Jeroen Smit on Really Listening and Thinking Slow
Author: Jeroen Smit | 25-06-2024
For decades, business has been ruled by familiar KPIs, e.g., revenue, growth, profit margin and market share. An organization which fails to win and grow turns from hunter to prey. CEO surveys by firms like PwC and Heidrick & Struggles show that leaders increasingly realize that this is no longer true. Nearly half of the thousands of CEOs surveyed believe they will not survive the next decade with the current way of conducting business. From the rapidly growing gap between rich and poor to climate change and the impact of artificial intelligence: failing to address these issues will cost them their license to operate in the foreseeable future.
In late 2021, a worldwide survey of 972 CEOs by executive search firm Egon Zehnder found that more than three-quarters of the CEOs interviewed, with remarkable self-insight, believe they will need to work on themselves to be ready to lead the radical transformation needed. In answer to what they perceive as the greatest obstacle to this growth, nearly half responded with surprising honesty, ‘I cannot listen.’
This is the nearly inevitable result when leading a company for several successful years. Surrounded by mini-me's, listening ceases. To believe in your own truth can create a sense of control and invulnerability. But it also ensures that the other, the new, is not given space.
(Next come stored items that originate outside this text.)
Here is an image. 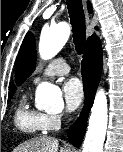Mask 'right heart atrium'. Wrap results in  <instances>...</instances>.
I'll use <instances>...</instances> for the list:
<instances>
[{
    "instance_id": "right-heart-atrium-1",
    "label": "right heart atrium",
    "mask_w": 123,
    "mask_h": 152,
    "mask_svg": "<svg viewBox=\"0 0 123 152\" xmlns=\"http://www.w3.org/2000/svg\"><path fill=\"white\" fill-rule=\"evenodd\" d=\"M62 114H44L43 125L46 131L54 130L59 127Z\"/></svg>"
}]
</instances>
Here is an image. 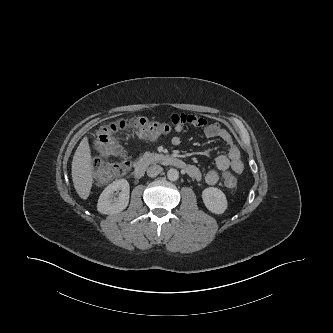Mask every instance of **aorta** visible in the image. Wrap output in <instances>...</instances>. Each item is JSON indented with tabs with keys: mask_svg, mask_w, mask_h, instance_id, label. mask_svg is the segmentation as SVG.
Listing matches in <instances>:
<instances>
[{
	"mask_svg": "<svg viewBox=\"0 0 333 333\" xmlns=\"http://www.w3.org/2000/svg\"><path fill=\"white\" fill-rule=\"evenodd\" d=\"M167 177L170 181H176L179 178V172L178 170L171 168L167 172Z\"/></svg>",
	"mask_w": 333,
	"mask_h": 333,
	"instance_id": "1",
	"label": "aorta"
}]
</instances>
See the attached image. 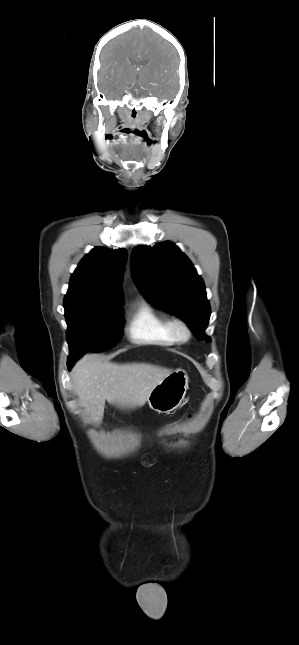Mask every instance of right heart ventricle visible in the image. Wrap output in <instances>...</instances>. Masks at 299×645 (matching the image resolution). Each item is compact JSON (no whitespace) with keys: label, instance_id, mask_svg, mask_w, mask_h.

In Thinking Fast and Slow, Daniel Kahneman contrasts the fast, intuitive day-in-day-out making of countless decisions and managing processes with the deliberate, thoughtful approach of authentic leadership. Intuitive, automatic thinking based on assumptions and old knowledge should make way to slow thinking, creating space for new insights, thoughts, perspectives and a calmness which allows for really looking ahead and envisioning future possibilities.
The average CEO can hardly imagine this. To stay abreast of the here and now, days are packed with countless decisions that demand full attention. Even during a sporadic ‘break-away’ day, cost control and quarterly results demand the attention.
The search for criteria suited to the new economy, such as real prices, green energy, circular economy, transparent chains and inclusive entrepreneurship, requires distance from daily operations. To ensure deep and thorough thinking about the organization's right to exist in 2035, it might be wise to make this slow thinking the main responsibility of the Supervisory Board.
Through continuously aligning the agendas of the board and supervisory board, these new rules of the game gradually grow in importance and can eventually replace the old ones. Moments of pause at the beginning of board meetings can be useful. Five minutes of breathing, to take distance from the issues of the day and connect in silence. This all sounds inconceivable for a board meeting ruled by logic and numbers, but according to Saskia Egas Reparaz, the successful CEO of Hema, this has proved to be a highly effective exercise.
Jeroen Smit is an investigative journalist and author. This column is an updated version of one he delivered during the Discomfort in the Boardroom sessions, where directors and supervisory directors, academics and educators co-create their way toward a ‘humane’ governance practice. Discomfort in the Boardroom has been succeeded by the Enhanced Governance project and takes place at Nyenrode Business University. Published in Management Scope 06 2024.